New programming language makes turning GPUs into supercomputers a snap
Most of the bits you’ve ever crunched were run through a CPU, but your computer’s graphic processing unit (GPU) is increasingly being used for general computing tasks. The problem has always been designing applications that can take advantage of the raw computing power of a GPU. A computer science Ph.D. candidate at Indiana University by the name Eric Holk has created a new programming language called Harlan to make the process easier.
CPUs and GPUs are both important for modern computing, with each being better suited for different tasks. Most CPUs have several cores capable of running a few processing threads. It runs each thread very fast, then moves on to the next one. A GPU typically has a large number of slower processing cores (sometimes called stream processors) which can run more simultaneous threads. We would say that GPU computing is inherently more parallel than the CPU variety.
The complications when running calculations on a single GPU are troublesome enough, but pulling multiple GPUs together in an impromptu network can increase the complications dramatically. Still, researchers are increasingly turning to GPU computing in hopes of realizing the benefits of massively parallel computing. Stick enough GPUs together, and you’ve got a makeshift supercomputer at a fraction of the price. (See: Titan supercomputer: 38,400-processor, 20-petaflop supercomputer, powered by Nvidia Tesla GPUs.)
Programming for GPUs requires the programmer to spend a lot of brain cycles dealing with low-level details, which distract from the main purpose of the code. Harlan is interesting because it can take care of all the grunt work of programming for GPUs.

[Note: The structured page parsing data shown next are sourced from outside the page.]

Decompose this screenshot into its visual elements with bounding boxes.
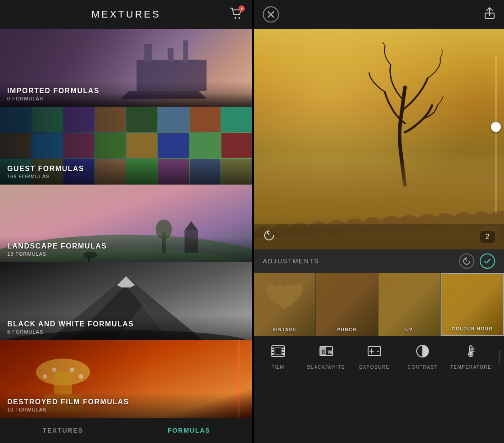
formula-overlay-landscape: LANDSCAPE FORMULAS 13 FORMULAS xyxy=(0,237,252,262)
svg-rect-41 xyxy=(272,353,274,355)
formula-item-landscape[interactable]: LANDSCAPE FORMULAS 13 FORMULAS xyxy=(0,185,252,262)
formula-count-bw: 8 FORMULAS xyxy=(7,329,245,335)
formula-item-guest[interactable]: GUEST FORMULAS 166 FORMULAS xyxy=(0,107,252,185)
tab-formulas[interactable]: FORMULAS xyxy=(126,418,252,443)
share-button[interactable] xyxy=(484,7,495,22)
formula-overlay-bw: BLACK AND WHITE FORMULAS 8 FORMULAS xyxy=(0,315,252,340)
formula-item-destroyed[interactable]: DESTROYED FILM FORMULAS 10 FORMULAS xyxy=(0,340,252,418)
filter-punch-label: PUNCH xyxy=(316,327,378,332)
svg-point-0 xyxy=(234,17,236,19)
tool-film[interactable]: FILM xyxy=(254,344,302,370)
filter-golden-hour[interactable]: GOLDEN HOUR xyxy=(441,273,504,336)
exposure-icon xyxy=(367,344,382,362)
left-header: MEXTURES ● xyxy=(0,0,252,29)
formula-count-landscape: 13 FORMULAS xyxy=(7,251,245,257)
photo-area: 2 xyxy=(254,29,504,249)
filter-vintage-label: VINTAGE xyxy=(254,327,315,332)
svg-rect-40 xyxy=(272,350,274,352)
formula-overlay-guest: GUEST FORMULAS 166 FORMULAS xyxy=(0,159,252,185)
film-icon xyxy=(270,344,286,362)
contrast-icon xyxy=(415,344,430,362)
formula-overlay-imported: IMPORTED FORMULAS 0 FORMULAS xyxy=(0,81,252,107)
formula-title-guest: GUEST FORMULAS xyxy=(7,165,245,173)
tool-bw-label: BLACK/WHITE xyxy=(307,365,345,370)
filter-vintage[interactable]: VINTAGE xyxy=(254,273,316,336)
cart-badge: ● xyxy=(238,5,245,12)
svg-rect-43 xyxy=(282,350,284,352)
temperature-icon xyxy=(463,344,478,362)
filter-uv-label: UV xyxy=(378,327,440,332)
formula-count-destroyed: 10 FORMULAS xyxy=(7,407,245,412)
filter-row: VINTAGE PUNCH UV xyxy=(254,273,504,336)
svg-text:B: B xyxy=(322,349,325,355)
formula-title-bw: BLACK AND WHITE FORMULAS xyxy=(7,320,245,328)
tool-temperature-label: TEMPERATURE xyxy=(450,365,491,370)
bw-icon: B W xyxy=(319,344,334,362)
svg-rect-37 xyxy=(441,274,503,335)
adjustments-label: ADJUSTMENTS xyxy=(263,258,319,265)
svg-rect-36 xyxy=(378,273,440,336)
adj-undo-button[interactable] xyxy=(459,253,474,269)
adjustment-controls xyxy=(459,253,495,269)
layer-count: 2 xyxy=(480,231,495,243)
formula-count-guest: 166 FORMULAS xyxy=(7,174,245,179)
formula-overlay-destroyed: DESTROYED FILM FORMULAS 10 FORMULAS xyxy=(0,393,252,418)
formula-item-imported[interactable]: IMPORTED FORMULAS 0 FORMULAS xyxy=(0,29,252,107)
tool-film-label: FILM xyxy=(271,365,284,370)
tool-row: FILM B W BLACK/WHITE xyxy=(254,336,504,376)
formula-title-imported: IMPORTED FORMULAS xyxy=(7,87,245,95)
tool-more xyxy=(495,350,504,363)
undo-button[interactable] xyxy=(263,229,275,244)
formula-title-landscape: LANDSCAPE FORMULAS xyxy=(7,242,245,250)
tool-exposure-label: EXPOSURE xyxy=(359,365,390,370)
adj-confirm-button[interactable] xyxy=(480,253,495,269)
filter-uv[interactable]: UV xyxy=(378,273,441,336)
svg-point-59 xyxy=(469,353,472,356)
app-title: MEXTURES xyxy=(91,9,161,20)
adjustments-bar: ADJUSTMENTS xyxy=(254,249,504,273)
svg-text:W: W xyxy=(328,349,333,355)
left-footer: TEXTURES FORMULAS xyxy=(0,418,252,443)
cart-button[interactable]: ● xyxy=(230,7,243,22)
vertical-slider[interactable] xyxy=(495,56,497,213)
tool-bw[interactable]: B W BLACK/WHITE xyxy=(302,344,350,370)
svg-rect-44 xyxy=(282,353,284,355)
svg-rect-39 xyxy=(272,348,274,349)
tool-contrast[interactable]: CONTRAST xyxy=(399,344,447,370)
formula-title-destroyed: DESTROYED FILM FORMULAS xyxy=(7,398,245,406)
right-header xyxy=(254,0,504,29)
formula-count-imported: 0 FORMULAS xyxy=(7,96,245,101)
svg-point-1 xyxy=(238,17,240,19)
tool-exposure[interactable]: EXPOSURE xyxy=(350,344,398,370)
slider-thumb[interactable] xyxy=(491,122,501,132)
svg-rect-45 xyxy=(275,348,281,355)
svg-point-13 xyxy=(156,219,172,239)
tool-temperature[interactable]: TEMPERATURE xyxy=(447,344,495,370)
formula-list: IMPORTED FORMULAS 0 FORMULAS xyxy=(0,29,252,418)
left-panel: MEXTURES ● xyxy=(0,0,252,443)
svg-rect-35 xyxy=(316,273,378,336)
tab-textures[interactable]: TEXTURES xyxy=(0,418,126,443)
close-button[interactable] xyxy=(263,6,279,23)
formula-item-bw[interactable]: BLACK AND WHITE FORMULAS 8 FORMULAS xyxy=(0,262,252,340)
svg-rect-42 xyxy=(282,348,284,349)
filter-punch[interactable]: PUNCH xyxy=(316,273,378,336)
tool-contrast-label: CONTRAST xyxy=(408,365,438,370)
svg-rect-58 xyxy=(470,348,472,353)
filter-golden-label: GOLDEN HOUR xyxy=(441,326,503,331)
photo-bottom-bar: 2 xyxy=(254,224,504,249)
right-panel: 2 ADJUSTMENTS xyxy=(254,0,504,443)
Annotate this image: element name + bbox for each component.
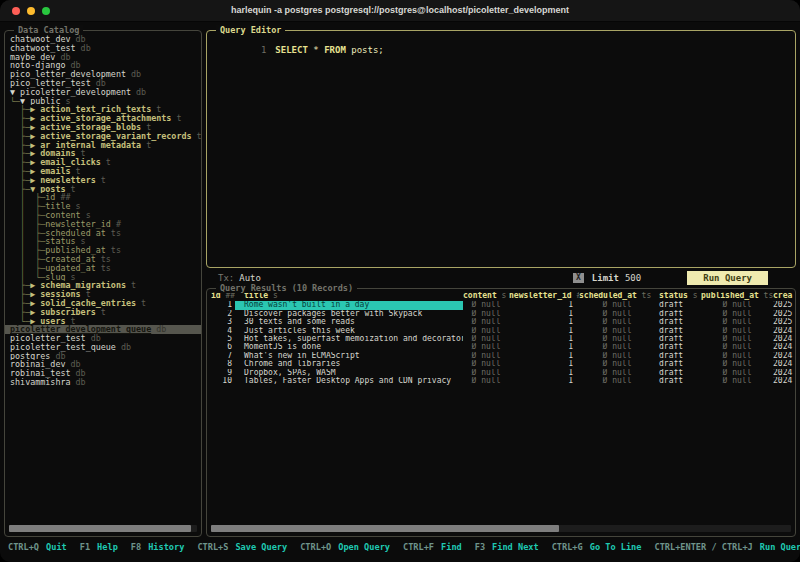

There are certainly other GPU programming languages out there, with OpenCL and Nvidia’s CUDA being perhaps the most well known. These are all based on the CPU past, though. Holk’s project aims to see if a language designed from the ground up to support GPUs can do a better job.
Harlan can be compiled to OpenCL (like CUDA), but it can also make use of higher-level languages like Python and Ruby. The syntax is based on Scheme, which itself is based on the much-beloved Lisp programming language. Originally developed in 1958, Lisp has influenced some of the most popular modern languages including Perl, JavaScript, and Ruby — though, perhaps unsurprisingly, Lisp’s lots of irritating superfluous parentheses didn’t make the jump to these newer languages.
Harlan is all about pushing the limits of what programmers can do with GPU computing. This language actually generates streamlined GPU code to run on the hardware which may look very different from what the programmer created. This differs from a similar language called Rust, a Mozilla project that helps programmers craft a program suited to the underlying hardware.
Harlan is a bit less conventional in its approach, but it has the potential to make GPU computing more accessible by handling complicated low-level tasks. The new language is completely open and can be downloaded along with complete documentation from Github.